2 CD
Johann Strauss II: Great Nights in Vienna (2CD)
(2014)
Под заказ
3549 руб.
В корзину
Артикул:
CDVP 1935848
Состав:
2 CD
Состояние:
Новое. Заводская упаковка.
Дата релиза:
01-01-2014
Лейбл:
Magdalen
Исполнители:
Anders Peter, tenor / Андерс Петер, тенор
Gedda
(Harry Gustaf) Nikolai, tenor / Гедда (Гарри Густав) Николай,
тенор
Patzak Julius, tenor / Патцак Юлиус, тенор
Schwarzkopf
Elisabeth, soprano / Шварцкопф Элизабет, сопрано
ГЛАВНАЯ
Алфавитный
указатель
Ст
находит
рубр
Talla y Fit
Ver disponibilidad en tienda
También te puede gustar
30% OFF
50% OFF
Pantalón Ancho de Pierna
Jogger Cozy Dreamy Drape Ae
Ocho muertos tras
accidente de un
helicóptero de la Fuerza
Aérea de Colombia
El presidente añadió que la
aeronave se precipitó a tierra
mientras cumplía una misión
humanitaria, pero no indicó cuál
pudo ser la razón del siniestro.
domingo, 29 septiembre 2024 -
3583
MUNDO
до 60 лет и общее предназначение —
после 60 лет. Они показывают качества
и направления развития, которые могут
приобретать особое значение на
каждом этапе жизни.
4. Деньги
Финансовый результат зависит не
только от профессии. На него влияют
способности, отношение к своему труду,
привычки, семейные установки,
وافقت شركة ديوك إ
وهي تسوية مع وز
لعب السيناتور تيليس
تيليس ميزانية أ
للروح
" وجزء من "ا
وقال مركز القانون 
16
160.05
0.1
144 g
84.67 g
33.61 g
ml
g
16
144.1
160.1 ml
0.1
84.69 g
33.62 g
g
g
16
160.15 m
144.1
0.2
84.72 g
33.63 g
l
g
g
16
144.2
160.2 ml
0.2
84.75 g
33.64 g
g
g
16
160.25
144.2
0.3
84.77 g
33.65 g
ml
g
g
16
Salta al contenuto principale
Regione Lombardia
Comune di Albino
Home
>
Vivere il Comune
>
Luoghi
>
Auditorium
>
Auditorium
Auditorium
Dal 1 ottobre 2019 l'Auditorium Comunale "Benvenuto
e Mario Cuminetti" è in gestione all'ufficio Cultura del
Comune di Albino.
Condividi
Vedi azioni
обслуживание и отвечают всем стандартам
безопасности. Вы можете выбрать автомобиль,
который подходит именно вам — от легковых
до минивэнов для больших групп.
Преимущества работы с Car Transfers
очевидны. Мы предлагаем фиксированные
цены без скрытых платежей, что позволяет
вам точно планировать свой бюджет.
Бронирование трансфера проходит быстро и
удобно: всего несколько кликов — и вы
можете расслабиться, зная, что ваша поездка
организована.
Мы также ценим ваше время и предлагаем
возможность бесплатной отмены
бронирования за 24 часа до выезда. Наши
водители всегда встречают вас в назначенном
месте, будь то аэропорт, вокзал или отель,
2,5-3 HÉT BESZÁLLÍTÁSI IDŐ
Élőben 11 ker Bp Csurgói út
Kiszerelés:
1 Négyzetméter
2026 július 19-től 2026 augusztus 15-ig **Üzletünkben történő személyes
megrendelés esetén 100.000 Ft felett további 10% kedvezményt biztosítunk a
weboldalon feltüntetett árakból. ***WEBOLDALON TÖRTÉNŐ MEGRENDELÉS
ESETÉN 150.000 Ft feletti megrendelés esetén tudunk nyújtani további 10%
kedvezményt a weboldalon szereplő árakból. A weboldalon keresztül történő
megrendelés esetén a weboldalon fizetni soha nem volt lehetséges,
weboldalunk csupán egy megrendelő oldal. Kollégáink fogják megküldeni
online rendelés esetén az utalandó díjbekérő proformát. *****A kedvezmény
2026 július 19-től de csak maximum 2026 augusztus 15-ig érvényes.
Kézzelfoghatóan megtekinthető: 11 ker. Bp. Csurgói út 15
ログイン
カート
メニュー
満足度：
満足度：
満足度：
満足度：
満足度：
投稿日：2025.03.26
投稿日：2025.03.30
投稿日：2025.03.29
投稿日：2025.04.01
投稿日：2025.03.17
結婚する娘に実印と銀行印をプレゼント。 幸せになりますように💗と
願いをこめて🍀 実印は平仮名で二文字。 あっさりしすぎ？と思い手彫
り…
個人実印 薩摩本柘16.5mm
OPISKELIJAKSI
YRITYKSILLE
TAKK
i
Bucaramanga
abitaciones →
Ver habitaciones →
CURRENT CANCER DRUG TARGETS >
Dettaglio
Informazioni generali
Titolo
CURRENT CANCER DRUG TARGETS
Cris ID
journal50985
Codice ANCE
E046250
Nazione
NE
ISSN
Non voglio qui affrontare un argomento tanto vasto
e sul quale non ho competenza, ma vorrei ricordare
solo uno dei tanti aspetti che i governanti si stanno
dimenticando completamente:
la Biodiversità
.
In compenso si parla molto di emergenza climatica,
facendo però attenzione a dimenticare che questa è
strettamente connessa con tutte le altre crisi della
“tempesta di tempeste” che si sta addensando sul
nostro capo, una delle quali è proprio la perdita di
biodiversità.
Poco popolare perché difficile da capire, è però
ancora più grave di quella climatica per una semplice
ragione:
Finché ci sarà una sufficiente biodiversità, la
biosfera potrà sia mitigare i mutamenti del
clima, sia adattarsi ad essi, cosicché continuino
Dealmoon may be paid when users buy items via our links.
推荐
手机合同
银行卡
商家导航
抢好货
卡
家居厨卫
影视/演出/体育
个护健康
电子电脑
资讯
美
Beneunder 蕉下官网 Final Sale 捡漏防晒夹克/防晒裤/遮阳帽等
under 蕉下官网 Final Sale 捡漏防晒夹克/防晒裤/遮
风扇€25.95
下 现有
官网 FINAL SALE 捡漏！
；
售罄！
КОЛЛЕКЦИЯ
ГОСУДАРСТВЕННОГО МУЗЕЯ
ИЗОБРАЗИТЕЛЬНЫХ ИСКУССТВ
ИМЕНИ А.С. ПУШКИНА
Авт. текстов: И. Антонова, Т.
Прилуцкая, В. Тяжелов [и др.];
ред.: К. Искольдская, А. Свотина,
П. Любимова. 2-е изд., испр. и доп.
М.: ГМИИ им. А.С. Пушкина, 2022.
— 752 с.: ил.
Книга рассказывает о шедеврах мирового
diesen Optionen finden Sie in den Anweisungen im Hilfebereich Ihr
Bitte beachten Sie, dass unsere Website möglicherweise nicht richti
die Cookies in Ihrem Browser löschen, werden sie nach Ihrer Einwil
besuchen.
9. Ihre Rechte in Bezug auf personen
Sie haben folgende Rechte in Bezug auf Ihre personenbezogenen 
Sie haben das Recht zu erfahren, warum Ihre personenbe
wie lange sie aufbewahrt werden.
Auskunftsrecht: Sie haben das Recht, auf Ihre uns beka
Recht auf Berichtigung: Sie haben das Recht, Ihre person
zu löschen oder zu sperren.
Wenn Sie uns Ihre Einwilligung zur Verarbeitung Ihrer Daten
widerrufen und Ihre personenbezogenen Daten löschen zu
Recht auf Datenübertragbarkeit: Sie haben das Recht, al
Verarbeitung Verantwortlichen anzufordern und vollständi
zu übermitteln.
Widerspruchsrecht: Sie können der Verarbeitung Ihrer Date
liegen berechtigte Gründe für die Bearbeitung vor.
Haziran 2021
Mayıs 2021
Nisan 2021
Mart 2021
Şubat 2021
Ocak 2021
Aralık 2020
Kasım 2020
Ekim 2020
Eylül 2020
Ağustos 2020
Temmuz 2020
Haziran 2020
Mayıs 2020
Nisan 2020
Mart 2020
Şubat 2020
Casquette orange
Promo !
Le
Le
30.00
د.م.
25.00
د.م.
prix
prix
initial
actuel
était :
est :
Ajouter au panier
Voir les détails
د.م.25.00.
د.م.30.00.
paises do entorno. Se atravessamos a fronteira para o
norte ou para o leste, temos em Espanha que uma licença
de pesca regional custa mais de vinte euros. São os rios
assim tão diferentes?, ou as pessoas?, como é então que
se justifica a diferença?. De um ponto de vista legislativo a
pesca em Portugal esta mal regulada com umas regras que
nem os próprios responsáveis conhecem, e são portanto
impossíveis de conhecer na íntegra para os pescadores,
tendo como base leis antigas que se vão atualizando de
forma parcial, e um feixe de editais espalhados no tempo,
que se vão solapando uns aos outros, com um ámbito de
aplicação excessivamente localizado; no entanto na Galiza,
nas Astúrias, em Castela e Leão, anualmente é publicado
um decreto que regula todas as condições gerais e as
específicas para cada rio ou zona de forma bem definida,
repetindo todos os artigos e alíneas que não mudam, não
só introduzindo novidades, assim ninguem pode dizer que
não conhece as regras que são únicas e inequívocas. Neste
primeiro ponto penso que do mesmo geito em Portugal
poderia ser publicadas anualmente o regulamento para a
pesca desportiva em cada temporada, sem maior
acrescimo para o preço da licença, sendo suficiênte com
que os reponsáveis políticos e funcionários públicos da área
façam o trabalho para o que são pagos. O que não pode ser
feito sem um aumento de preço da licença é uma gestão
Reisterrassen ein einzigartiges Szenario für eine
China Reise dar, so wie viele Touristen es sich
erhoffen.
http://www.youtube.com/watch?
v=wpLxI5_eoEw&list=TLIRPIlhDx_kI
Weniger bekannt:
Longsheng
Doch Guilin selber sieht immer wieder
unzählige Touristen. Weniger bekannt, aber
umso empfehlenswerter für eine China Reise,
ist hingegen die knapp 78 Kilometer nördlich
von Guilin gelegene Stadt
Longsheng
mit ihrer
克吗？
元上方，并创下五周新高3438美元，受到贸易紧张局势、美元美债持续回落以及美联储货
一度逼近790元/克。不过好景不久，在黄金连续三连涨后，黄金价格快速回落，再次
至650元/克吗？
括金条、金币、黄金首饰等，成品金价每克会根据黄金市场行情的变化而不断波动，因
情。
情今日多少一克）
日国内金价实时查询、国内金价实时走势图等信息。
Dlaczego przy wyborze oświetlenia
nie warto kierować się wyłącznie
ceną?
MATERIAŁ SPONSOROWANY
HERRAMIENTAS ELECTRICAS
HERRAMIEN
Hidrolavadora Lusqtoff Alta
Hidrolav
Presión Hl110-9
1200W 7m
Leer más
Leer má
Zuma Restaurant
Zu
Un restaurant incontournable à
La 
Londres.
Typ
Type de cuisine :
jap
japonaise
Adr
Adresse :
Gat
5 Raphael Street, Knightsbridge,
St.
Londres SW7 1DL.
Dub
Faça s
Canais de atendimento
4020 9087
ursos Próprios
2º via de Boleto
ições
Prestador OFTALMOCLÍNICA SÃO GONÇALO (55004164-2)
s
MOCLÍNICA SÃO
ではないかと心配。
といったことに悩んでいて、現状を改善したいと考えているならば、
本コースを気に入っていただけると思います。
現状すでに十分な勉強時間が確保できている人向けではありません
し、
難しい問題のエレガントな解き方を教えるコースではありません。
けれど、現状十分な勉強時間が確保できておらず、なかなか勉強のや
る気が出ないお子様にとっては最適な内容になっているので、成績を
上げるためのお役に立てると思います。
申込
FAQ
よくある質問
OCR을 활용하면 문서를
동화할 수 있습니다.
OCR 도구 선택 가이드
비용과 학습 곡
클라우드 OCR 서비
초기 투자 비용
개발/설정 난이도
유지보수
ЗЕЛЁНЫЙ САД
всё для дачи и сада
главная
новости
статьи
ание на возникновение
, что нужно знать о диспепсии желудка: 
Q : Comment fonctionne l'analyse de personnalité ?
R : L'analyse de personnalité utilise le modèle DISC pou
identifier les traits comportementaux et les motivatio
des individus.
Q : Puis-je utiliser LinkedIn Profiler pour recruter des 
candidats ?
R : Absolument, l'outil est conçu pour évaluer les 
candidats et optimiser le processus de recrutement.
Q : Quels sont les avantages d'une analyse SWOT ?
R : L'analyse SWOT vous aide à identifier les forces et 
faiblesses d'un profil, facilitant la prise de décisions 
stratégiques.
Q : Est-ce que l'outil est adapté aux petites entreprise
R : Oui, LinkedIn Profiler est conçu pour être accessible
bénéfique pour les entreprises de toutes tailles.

What is expected: Among the entries above, find the line with "all'ufficio Cultura del" and the line with "организована."; give again exactly these two lines and all lines between them.

Answer for this exercise:
e Mario Cuminetti" è in gestione all'ufficio Cultura del
Comune di Albino.
Condividi
Vedi azioni
обслуживание и отвечают всем стандартам
безопасности. Вы можете выбрать автомобиль,
который подходит именно вам — от легковых
до минивэнов для больших групп.
Преимущества работы с Car Transfers
очевидны. Мы предлагаем фиксированные
цены без скрытых платежей, что позволяет
вам точно планировать свой бюджет.
Бронирование трансфера проходит быстро и
удобно: всего несколько кликов — и вы
можете расслабиться, зная, что ваша поездка
организована.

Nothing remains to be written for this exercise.